ECLI:NL:CRVB:2007:BA3157
Centrale Raad van Beroep
- Verzet
- Rechtspraak.nl
Verzet tegen niet-ontvankelijk verklaring van hoger beroep in bestuursrechtelijke zaak
In deze zaak heeft de Centrale Raad van Beroep op 17 april 2007 uitspraak gedaan in het verzet van appellant tegen de niet-ontvankelijk verklaring van zijn hoger beroep. Het hoger beroep was eerder door de Raad op 23 januari 2007 niet-ontvankelijk verklaard, omdat het ingediende beroepschrift niet de benodigde gronden bevatte. Appellant had de gelegenheid gekregen om dit verzuim te herstellen, maar heeft de gronden niet binnen de gestelde termijn ingediend. Tijdens de zitting op 10 april 2007 is appellant in persoon verschenen, terwijl het College van burgemeester en wethouders van de gemeente 's-Gravenhage niet vertegenwoordigd was.
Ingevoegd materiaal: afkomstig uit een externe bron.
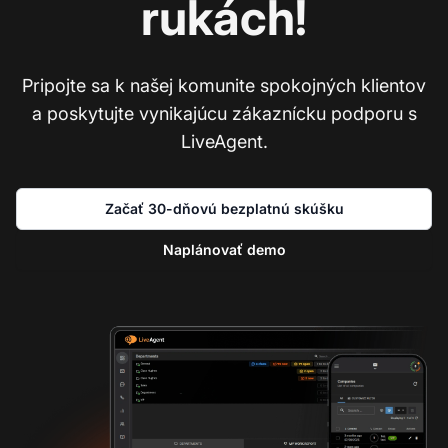
rukách!
Pripojte sa k našej komunite spokojných klientov
a poskytujte vynikajúcu zákaznícku podporu s
LiveAgent.
Začať 30-dňovú bezplatnú skúšku
Naplánovať demo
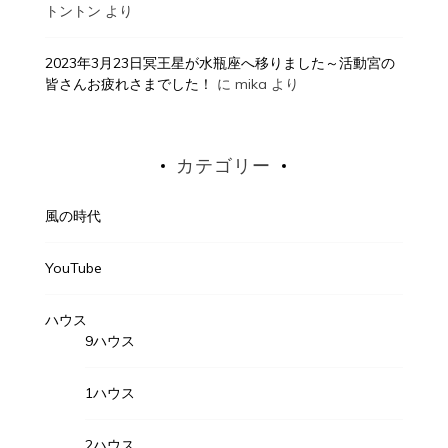
トントン
より
2023年3月23日冥王星が水瓶座へ移りました～活動宮の
皆さんお疲れさまでした！
に
mika
より
カテゴリー
風の時代
YouTube
ハウス
9ハウス
1ハウス
2ハウス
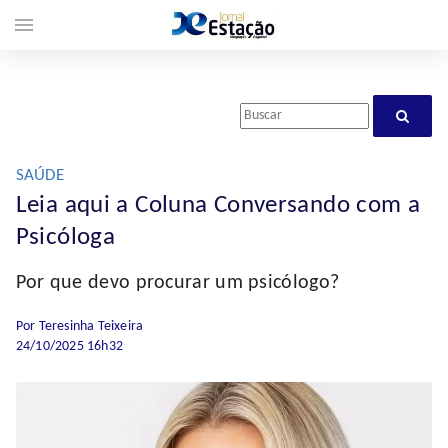
menu
SAÚDE
Leia aqui a Coluna Conversando com a
Psicóloga
Por que devo procurar um psicólogo?
Por Teresinha Teixeira
24/10/2025 16h32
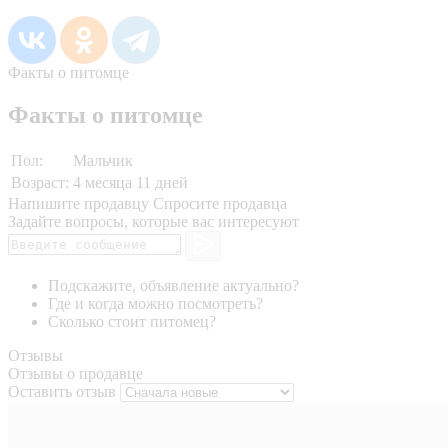
Факты о питомце
Факты о питомце
Пол:
Мальчик
Возраст:
4 месяца 11 дней
Напишите продавцу
Спросите продавца
Задайте вопросы, которые вас интересуют
Подскажите, объявление актуально?
Где и когда можно посмотреть?
Сколько стоит питомец?
Отзывы
Отзывы о продавце
Оставить отзыв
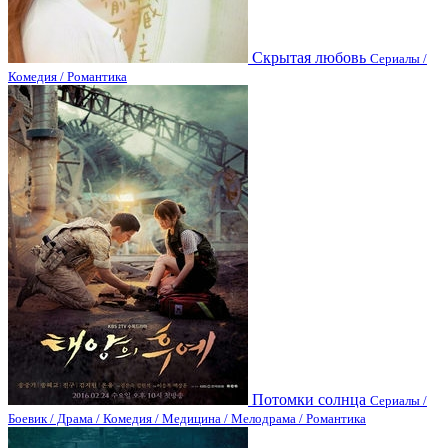
Скрытая любовь
Сериалы /
Комедия / Романтика
Потомки солнца
Сериалы /
Боевик / Драма / Комедия / Медицина / Мелодрама / Романтика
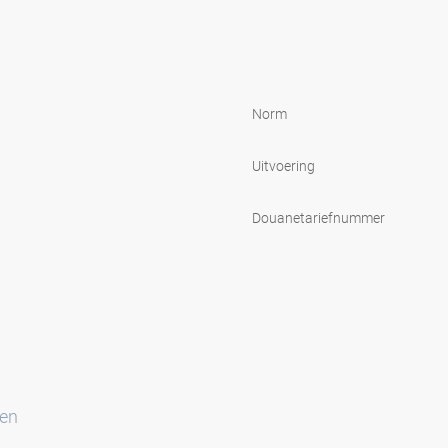
Norm
Uitvoering
Douanetariefnummer
ten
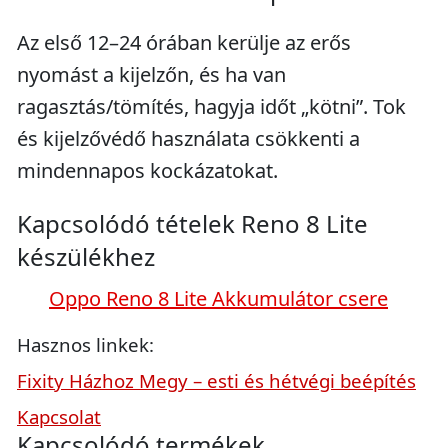
Az első 12–24 órában kerülje az erős
nyomást a kijelzőn, és ha van
ragasztás/tömítés, hagyja időt „kötni”. Tok
és kijelzővédő használata csökkenti a
mindennapos kockázatokat.
Kapcsolódó tételek Reno 8 Lite
készülékhez
Oppo Reno 8 Lite Akkumulátor csere
Hasznos linkek:
Fixity Házhoz Megy – esti és hétvégi beépítés
Kapcsolat
Kapcsolódó termékek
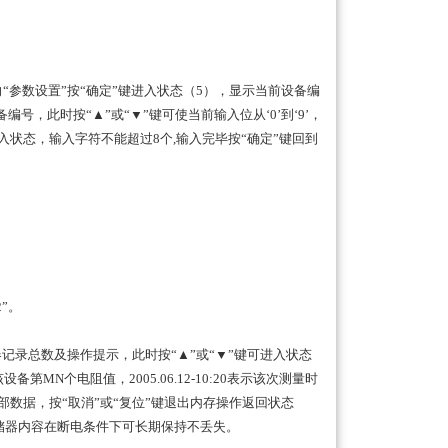
参数设置”按“确定”键进入状态（5），显示当前设备编
号，此时按“▲”或“▼”键可使当前输入位从‘0’到‘9’，
输入状态，输入字符不能超过8个,输入完毕按“确定”键回到
”。
器记录总数及操作提示，此时按“▲”或“▼”键可进入状态
MN个电阻值，2005.06.12-10:20表示该次测量时
部数据，按“取消”或“复位”键退出内存操作返回状态
。存储器内容在断电条件下可长期保持不丢失。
De Raad heeft in zijn overwegingen benadrukt dat er geen redenen zijn gebleken die het verzuim van appellant zouden kunnen verontschuldigen. De Raad heeft geen aanknopingspunten gevonden in het verzetschrift of tijdens de zitting die zouden kunnen leiden tot een andere conclusie dan die in de eerdere uitspraak. Gelet op deze feiten heeft de Raad besloten het verzet ongegrond te verklaren. Tevens is er geen aanleiding gezien voor een proceskostenveroordeling.
De uitspraak is gedaan door G.A.J. van den Hurk, in tegenwoordigheid van griffier P.E. Broekman, en is openbaar uitgesproken op dezelfde datum.